Disclaimer: I own nothing. but I have high speed internet now, because my Daddy loves me!
A/N: sigh this is bittersweet. But I like it. It's a nice lead up to an eventual revelation. And, as the author, I promise some very, very hot George/Izzy smut in the following chapters. I will make it NC-17 if there is enough call for it, and put it up on the Grey's Fan-fiction archive. For those who want less graphic smut, I promise to write less graphic chapter versions for anyways, enjoy. I recommend listening to Rilo Kiley's "does he love you," while you read it.
He looks best in the morning. Looks best when his skin flushes, when he laughs. He looks best when he looks at me, looking at him, and he knows we shouldn't even be thinking it.
He looks best at three in the morning, asleep, and fearless, and full of dreams. At three in the morning, He's not lonely. And neither am I. He's making soft sounds into the pillow, and I lay on top of the covers, half wishing I could be underneath them, because it's cold in the night, and George likes the window open.
I shiver a little, and wonder why we shouldn't think it.
I try to come up with reasons why being here isn't right. Why it's wrong. Why I should tip-toe out of the room, and back into my own bed.
A bed where the most I can hope to take up is half, and I feel like I've been half of something for too long, half, and realizing I wasn't whole anymore. –Or that I never was.
Its almost easier, to be with Alex, and let him cut out pieces of me, because I know at some point, I'll almost be completely gone.
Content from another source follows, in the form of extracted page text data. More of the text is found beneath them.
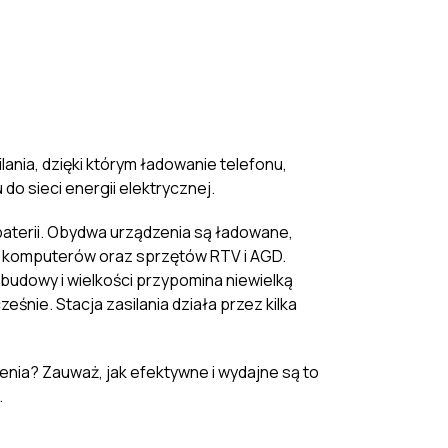
ania, dzięki którym ładowanie telefonu,
o sieci energii elektrycznej.
 baterii. Obydwa urządzenia są ładowane,
w, komputerów oraz sprzętów RTV i AGD.
z budowy i wielkości przypomina niewielką
eśnie. Stacja zasilania działa przez kilka
zenia? Zauważ, jak efektywne i wydajne są to
.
Because there's nothing worse than being just half. And if I can't be whole, then I'd rather be nothing.
So why do I wake up, feeling scared and alone, and end up lying next to George?
He's turning over in his sleep, trying to find some purchase for his hands in the blanket, and he ends up grabbing my hand instead. I don't bother moving it away.
He's blinking at me, and I think he looks best like this, caught at three in the morning, still full of dreams, swimming in some place that's nearly lucid.
"Izzy?" he murmurs, realizing he has my hand. He's hesitant to drop it, I think. And I think I don't want him to.
"Hey."
"Hey."
A moment elapses, and it feels like the moon should be full, so I could see his face better in the dark. But its not, and that doesn't really matter anyways. I can see him.
And he can see me; see me for everything I love in myself, and everything I wish I could hide.
"I don't need it." I tell him, knowing he knows I'm talking about Alex, knowing its insomnia and confusion talking, "I don't think I need it. I think – I know I'm not, and that I can't, and that its stupid, but I want to – I don't know…"
"To save him."
"Yeah." I breathe. "But I want to save me too."
His hand's still in mine, and he squeezes gently, letting me know he gets it.
"Do you love him?"
and I thing about it. What is love – what does it mean to love someone? Is it sacrifice? Is it giving everything you have for that one person? Giving it unconditionally and gradually disappearing for that person?
I don't know. I don't know if that's love. Maybe its love if you don't care that you're disappearing, and they're just taking, and you're never getting anything of them to fill up the empty spaces.
And if that's true, I don't know.
"I don't know."
Is it love if you wonder if it's worth it?
He shifts, and his eyes gaze at the ceiling. He doesn't bother to ask if I love him.